Позже я узнал, что для экспериментов доктора Менгеле по созданию сверхлетчика по концлагерям, госпиталям, лагерям для военнопленных было отобрано триста двадцать семь мужчин, явно гомосексуальной ориентации. В рейхе такие считались генетическим мусором и подлежали немедленному уничтожению, но по запросу Геринга заказ доктора был исполнен, и всего триста двадцать семь мужчин были доставлены для экспериментов. По приезду на исследовательскую базу всех сразу же подвергали испытанию на центрифуге. Если человек не выдерживал определенной перегрузки, а она была чрезвычайно высокой, то его в тот же день расстреливали. Менгеле считал, что если мужчина вступал в гомосексуальные отношения по принуждению, но по натуре остался гетеросексуалом, то никаких особенностей в его организме нет, и такой мужчина не интересен для дальнейшей работы. А потому подлежал уничтожению. Да, молодой человек. Я гомосексуален по своей природе, несмотря на троих детей, внуков и правнуков. Иначе меня пустили бы в расход еще тогда, на базе в горах.

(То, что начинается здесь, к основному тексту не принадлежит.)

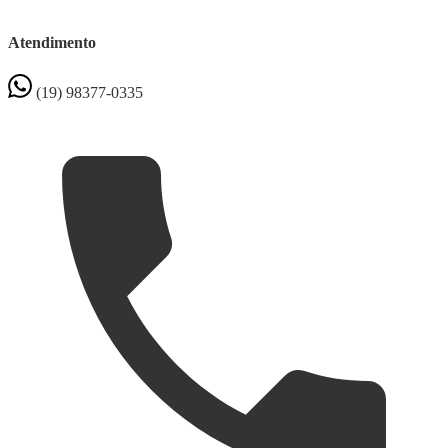
Atendimento
(19) 98377-0335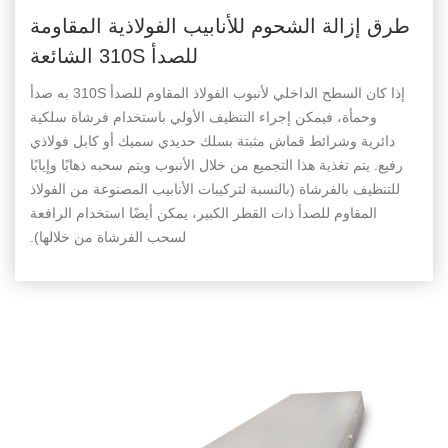
طرق إزالة الشحوم للأنابيب الفولاذية المقاومة
للصدأ 310S الشائعة
إذا كان السطح الداخلي لأنبوب الفولاذ المقاوم للصدأ 310S به صدأ
وحمأة، فيمكن إجراء التنظيف الأولي باستخدام فرشاة سلكية
دائرية وشرائط قماش مثبتة بسلك حديدي سميك أو كابل فولاذي
رفيع. يتم تغذية هذا التجميع من خلال الأنبوب ويتم سحبه ذهابًا وإيابًا
للتنظيف بالفرشاة (بالنسبة لتركيبات الأنابيب المصنوعة من الفولاذ
المقاوم للصدأ ذات القطر الكبير، يمكن أيضًا استخدام الرافعة
لسحب الفرشاة من خلالها).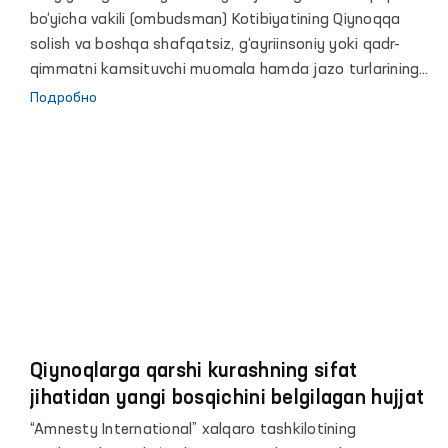
bo‘yicha vakili (ombudsman) Kotibiyatining Qiynoqqa
solish va boshqa shafqatsiz, g‘ayriinsoniy yoki qadr-
qimmatni kamsituvchi muomala hamda jazo turlarining
oldini olish sektori mudiri Temurbek Hayitov va
Подробно
Ombudsmanning Navoiy viloyatidagi mintaqaviy vakili
Baxodir Sobirovlar Parlament yuqori palatasining
Mudofaa va xavfsizlik masalalari qo‘mitasi tomonidan
tuzilgan ishchi guruh tarkibida, Navoiy viloyatida
joylashgan 4, 5 va 11-son jazoni ijro etish
muassasalarida bo‘lib, mahkumlar uchun yaratilgan
shart-sharoitlarni o‘rganishdi.
Qiynoqlarga qarshi kurashning sifat
jihatidan yangi bosqichini belgilagan hujjat
“Amnesty International” xalqaro tashkilotining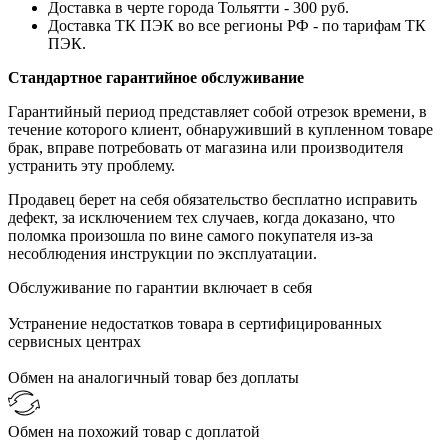
Доставка в черте города Тольятти - 300 руб.
Доставка ТК ПЭК во все регионы РФ - по тарифам ТК
ПЭК.
Стандартное гарантийное обслуживание
Гарантийный период представляет собой отрезок времени, в
течение которого клиент, обнаруживший в купленном товаре
брак, вправе потребовать от магазина или производителя
устранить эту проблему.
Продавец берет на себя обязательство бесплатно исправить
дефект, за исключением тех случаев, когда доказано, что
поломка произошла по вине самого покупателя из-за
несоблюдения инструкции по эксплуатации.
Обслуживание по гарантии включает в себя
Устранение недостатков товара в сертифицированных
сервисных центрах
Обмен на аналогичный товар без доплаты
Обмен на похожий товар с доплатой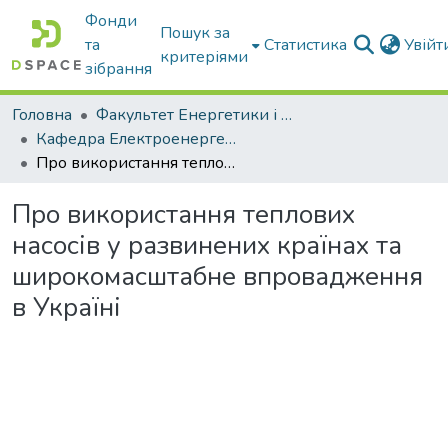
Фонди
Пошук за
та
Статистика
Увій
критеріями
зібрання
Головна
Факультет Енергетики і комп'ютерних технологій
Кафедра Електроенергетики і електротехнологій
Про використання теплових насосів у развинених країнах та широкомасштабне впровадження в Україні
Про використання теплових
насосів у развинених країнах та
широкомасштабне впровадження
в Україні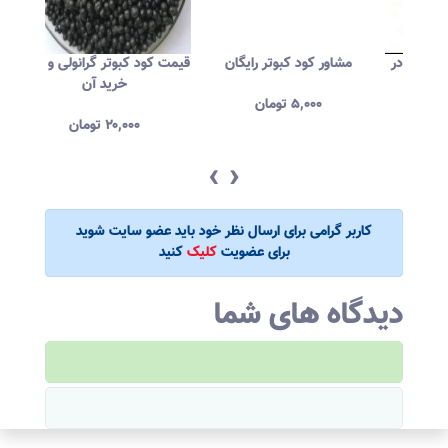
ده
کارگر جمع کننده کود کبوتر در
مشاور کود کبوتر رایگان
قیمت کو
تهران
۵,۰۰۰
تومان
۵,۰۰۰
تومان
‹
›
کاربر گرامی برای ارسال نظر خود باید عضو سایت شوید
برای عضویت
کلیک
کنید
دیدگاه های شما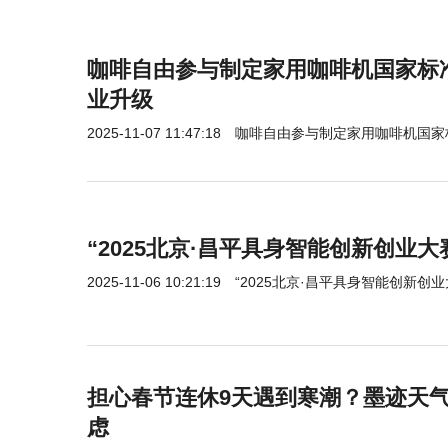
咖啡自由参与制定家用咖啡机国家标
业升级
2025-11-07 11:47:18
咖啡自由参与制定家用咖啡机国家
​​“2025北京·昌平具身智能创新创业
2025-11-06 10:21:19
​​“2025北京·昌平具身智能创新创
担心春节连休9天遇到寒潮？墨迹天
虑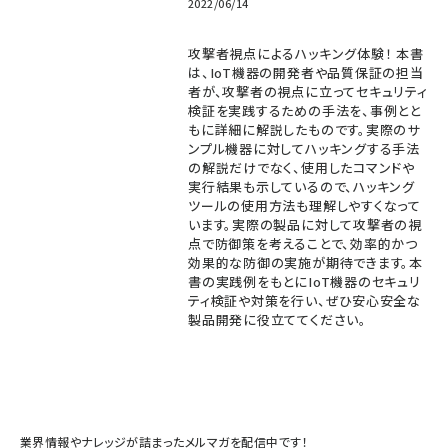
2022/06/14
攻撃者視点によるハッキング体験！ 本書
は、IoT機器の開発者や品質保証の担当
者が、攻撃者の視点に立ってセキュリティ
検証を実践するための手法を、事例とと
もに詳細に解説したものです。実際のサ
ンプル機器に対してハッキングする手法
の解説だけでなく、使用したコマンドや
実行結果も示しているので、ハッキング
ツールの使用方法も理解しやすくなって
います。実際の製品に対して攻撃者の視
点で防御策を考えることで、効率的かつ
効果的な防御の実施が期待できます。本
書の実践例をもとにIoT機器のセキュリ
ティ検証や対策を行い、ぜひ安心安全な
製品開発に役立ててください。
業界情報やナレッジが詰まったメルマガを配信中です！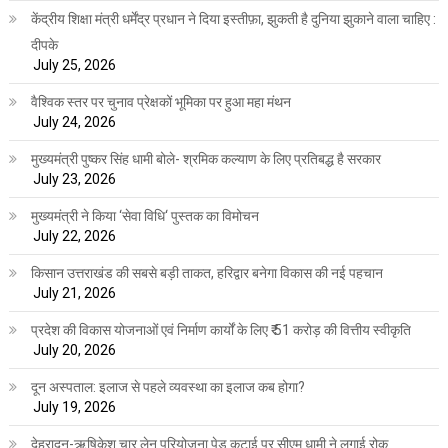
केंद्रीय शिक्षा मंत्री धर्मेंद्र प्रधान ने दिया इस्तीफ़ा, झुकती है दुनिया झुकाने वाला चाहिए :
दीपके
July 25, 2026
वैश्विक स्तर पर चुनाव प्रेक्षकों भूमिका पर हुआ महा मंथन
July 24, 2026
मुख्यमंत्री पुष्कर सिंह धामी बोले- श्रमिक कल्याण के लिए प्रतिबद्ध है सरकार
July 23, 2026
मुख्यमंत्री ने किया ‘सेवा विधि‘ पुस्तक का विमोचन
July 22, 2026
किसान उत्तराखंड की सबसे बड़ी ताकत, हरिद्वार बनेगा विकास की नई पहचान
July 21, 2026
प्रदेश की विकास योजनाओं एवं निर्माण कार्यों के लिए ₹ 51 करोड़ की वित्तीय स्वीकृति
July 20, 2026
दून अस्पताल: इलाज से पहले व्यवस्था का इलाज कब होगा?
July 19, 2026
देहरादून-ऋषिकेश चार लेन परियोजना पेड़ कटाई पर सीएम धामी ने लगाई रोक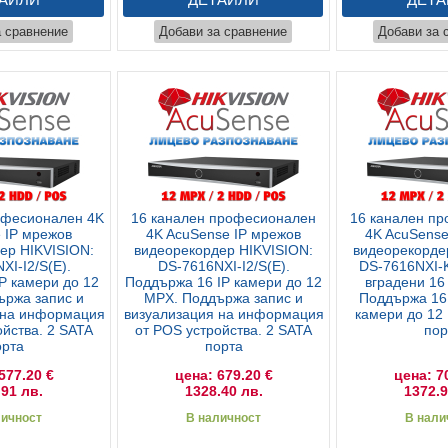
а сравнение
Добави за сравнение
Добави за 
офесионален 4K
16 канален професионален
16 канален п
 IP мрежов
4K AcuSense IP мрежов
4K AcuSense
ер HIKVISION:
видеорекордер HIKVISION:
видеорекорде
XI-I2/S(E).
DS-7616NXI-I2/S(E).
DS-7616NXI-K
P камери до 12
Поддържа 16 IP камери до 12
вградени 16
ържа запис и
MPX. Поддържа запис и
Поддържа 16
 на информация
визуализация на информация
камери до 12
ойства. 2 SATA
от POS устройства. 2 SATA
пор
орта
порта
577.20 €
цена: 679.20 €
цена: 7
.91 лв.
1328.40 лв.
1372.9
личност
В наличност
В нали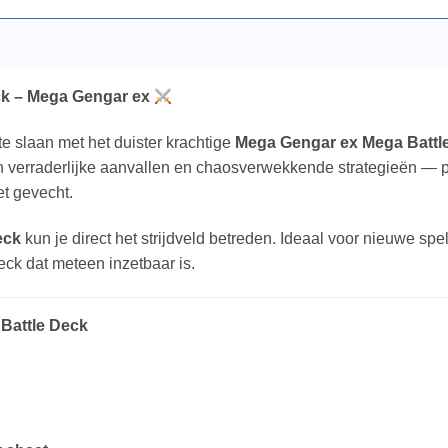
k – Mega Gengar ex
e slaan met het duister krachtige
Mega Gengar ex Mega Battl
 verraderlijke aanvallen en chaosverwekkende strategieën — p
t gevecht.
eck
kun je direct het strijdveld betreden. Ideaal voor nieuwe spe
deck dat meteen inzetbaar is.
Battle Deck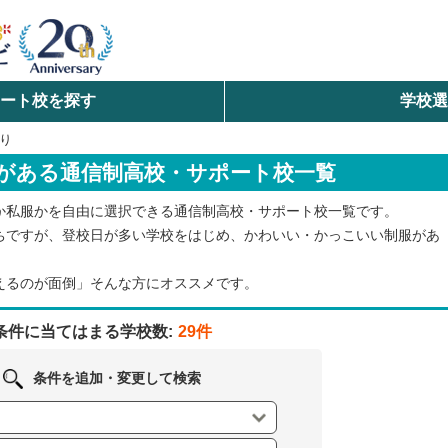
ート校を探す
学校
検索
り
がある通信制高校・サポート校一覧
ら探す
か私服かを自由に選択できる通信制高校・サポート校一覧です。
エリアを選択して探す
ちですが、登校日が多い学校をはじめ、かわいい・かっこいい制服があ
北海道・東北
えるのが面倒」そんな方にオススメです。
北陸・甲信越
条件に当てはまる学校数:
29件
中国
条件を追加・変更して検索
九州・沖縄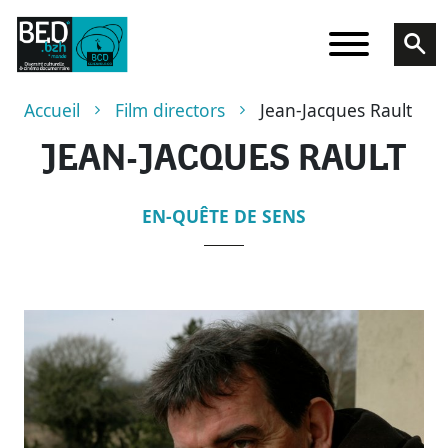
Skip to main content
Breadcrumb
Accueil
Film directors
Jean-Jacques Rault
JEAN-JACQUES RAULT
EN-QUÊTE DE SENS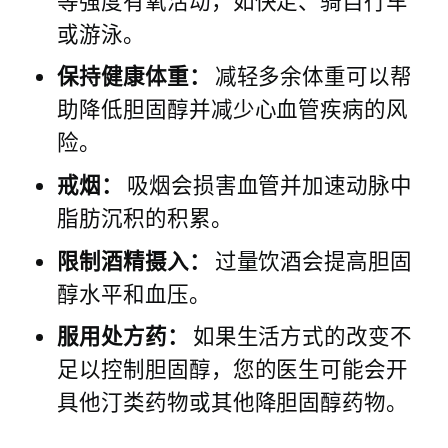
或游泳。
保持健康体重：
减轻多余体重可以帮
助降低胆固醇并减少心血管疾病的风
险。
戒烟：
吸烟会损害血管并加速动脉中
脂肪沉积的积累。
限制酒精摄入：
过量饮酒会提高胆固
醇水平和血压。
服用处方药：
如果生活方式的改变不
足以控制胆固醇，您的医生可能会开
具他汀类药物或其他降胆固醇药物。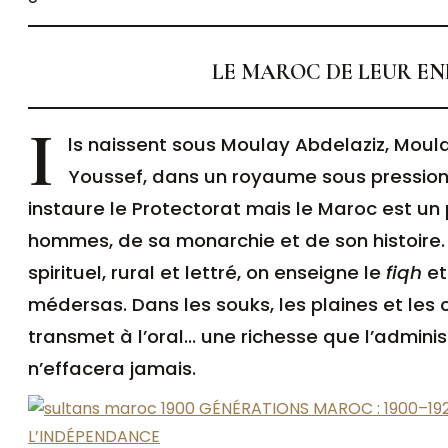
LE MAROC DE LEUR E
I
ls naissent sous Moulay Abdelaziz, Moul
Youssef, dans un royaume sous pression. E
instaure le Protectorat mais le Maroc est un p
hommes, de sa monarchie et de son histoire.
spirituel, rural et lettré, on enseigne le
fiqh
et
médersas. Dans les souks, les plaines et les
transmet à l’oral… une richesse que l’adminis
n’effacera jamais.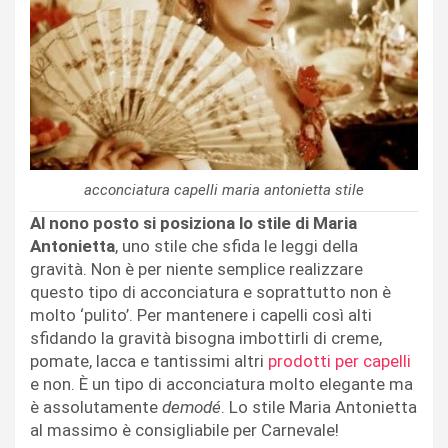
acconciatura capelli maria antonietta stile
Al nono posto si posiziona lo stile di Maria
Antonietta
, uno stile che sfida le leggi della
gravità. Non è per niente semplice realizzare
questo tipo di acconciatura e soprattutto non è
molto ‘pulito’. Per mantenere i capelli così alti
sfidando la gravità bisogna imbottirli di creme,
pomate, lacca e tantissimi altri
prodotti per capelli
e non. È un tipo di acconciatura molto elegante ma
è assolutamente
demodé
. Lo stile Maria Antonietta
al massimo è consigliabile per Carnevale!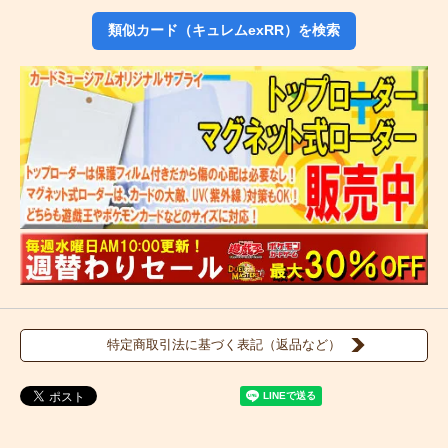
類似カード（キュレムexRR）を検索
特定商取引法に基づく表記（返品など）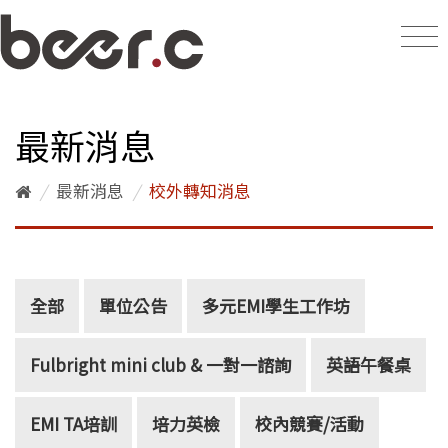
最新消息
/
最新消息
/
校外轉知消息
全部
單位公告
多元EMI學生工作坊
Fulbright mini club & 一對一諮詢
英語午餐桌
EMI TA培訓
培力英檢
校內競賽/活動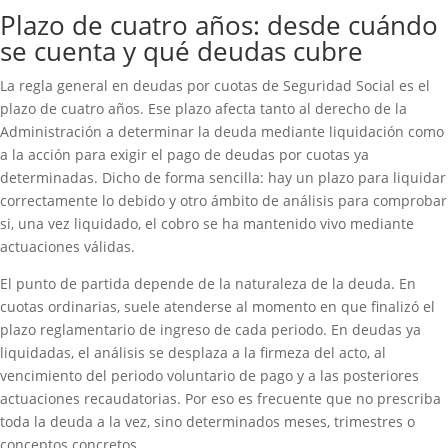
Plazo de cuatro años: desde cuándo
se cuenta y qué deudas cubre
La regla general en deudas por cuotas de Seguridad Social es el
plazo de cuatro años. Ese plazo afecta tanto al derecho de la
Administración a determinar la deuda mediante liquidación como
a la acción para exigir el pago de deudas por cuotas ya
determinadas. Dicho de forma sencilla: hay un plazo para liquidar
correctamente lo debido y otro ámbito de análisis para comprobar
si, una vez liquidado, el cobro se ha mantenido vivo mediante
actuaciones válidas.
El punto de partida depende de la naturaleza de la deuda. En
cuotas ordinarias, suele atenderse al momento en que finalizó el
plazo reglamentario de ingreso de cada periodo. En deudas ya
liquidadas, el análisis se desplaza a la firmeza del acto, al
vencimiento del periodo voluntario de pago y a las posteriores
actuaciones recaudatorias. Por eso es frecuente que no prescriba
toda la deuda a la vez, sino determinados meses, trimestres o
conceptos concretos.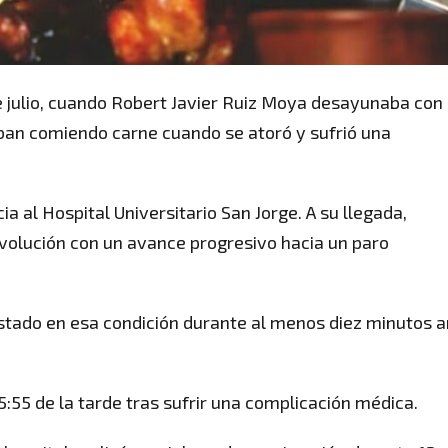
e julio, cuando Robert Javier Ruiz Moya desayunaba con
taban comiendo carne cuando se atoró y sufrió una
a al Hospital Universitario San Jorge. A su llegada,
evolución con un avance progresivo hacia un paro
estado en esa condición durante al menos diez minutos 
5:55 de la tarde tras sufrir una complicación médica.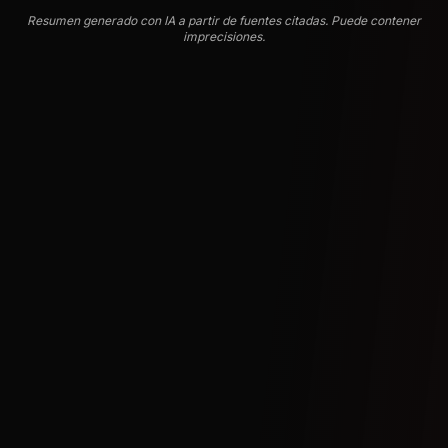
Resumen generado con IA a partir de fuentes citadas. Puede contener
imprecisiones.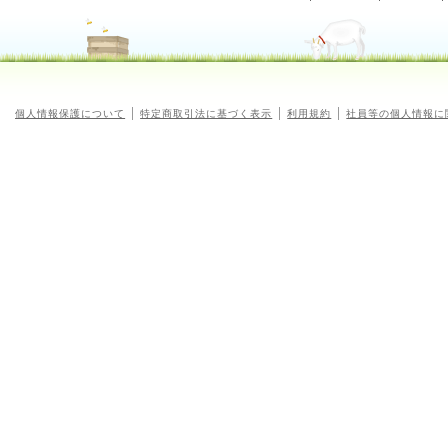
個人情報保護について
特定商取引法に基づく表示
利用規約
社員等の個人情報に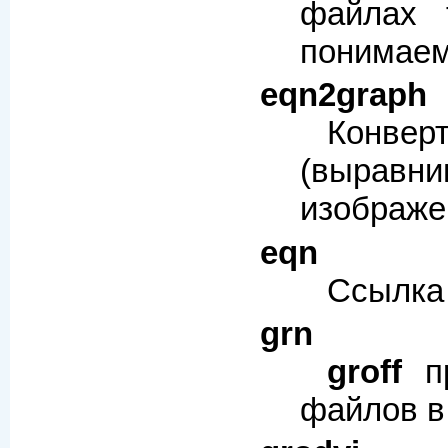
файлах t
понимае
eqn2graph
Конвер
(выравни
изображе
eqn
Ссылка
grn
groff
пр
файлов в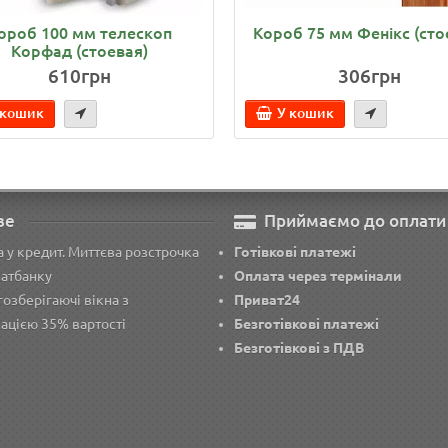
ороб 100 мм телескоп
Короб 75 мм Фенікс (сто
Корфад (стоевая)
610грн
306грн
 кошик
У кошик
ве
Приймаємо до оплати
 у кредит. Миттєва розстрочка
Готівкові платежі
ватбанку
Оплата через термінали
озберігаючі вікна з
Приват24
ацією 35% вартості
Безготівкові платежі
Безготівкові з ПДВ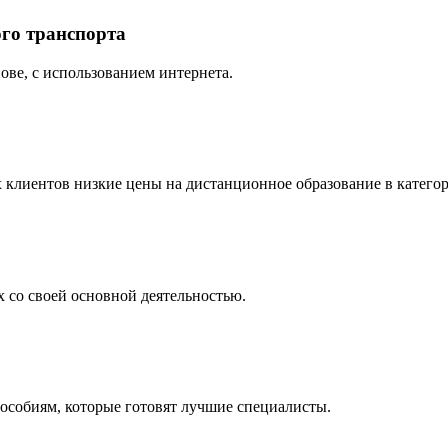
го транспорта
ове, с использованием интернета.
 клиентов низкие цены на дистанционное образование в катего
х со своей основной деятельностью.
пособиям, которые готовят лучшие специалисты.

Из трехсот двадцати семи человек для дальнейшей работы было отобрано сорок два. Остальные были уничтожены. Оставшихся в живых одели в форму люфтваффе без знаков отличия и поселили в больших коттеджах по десять-двенадцать человек. Нас хорошо кормили, мы много занимались спортом, тренировались, много спали. Медики постоянно следили за нашим самочувствием, регулярно обследовали, брали анализы. Примерно недели через три нам стали колоть какой-то препарат. У меня от него шел жар по всему телу, и сердце билось с такой скоростью, что я боялся, что оно не выдержит. Еще были судороги, но не сильные. У большинства других все было гораздо хуже. У некоторых температура поднималась выше сорока двух, и они умирали от жара за несколько минут. У некоторых лопались сосуды, и они умирали от внутренних кровоизлияний, разрывов сердца, инсультов. Но самое жуткое – это когда у людей были такие судороги, что от них рвались связки и ломались кости.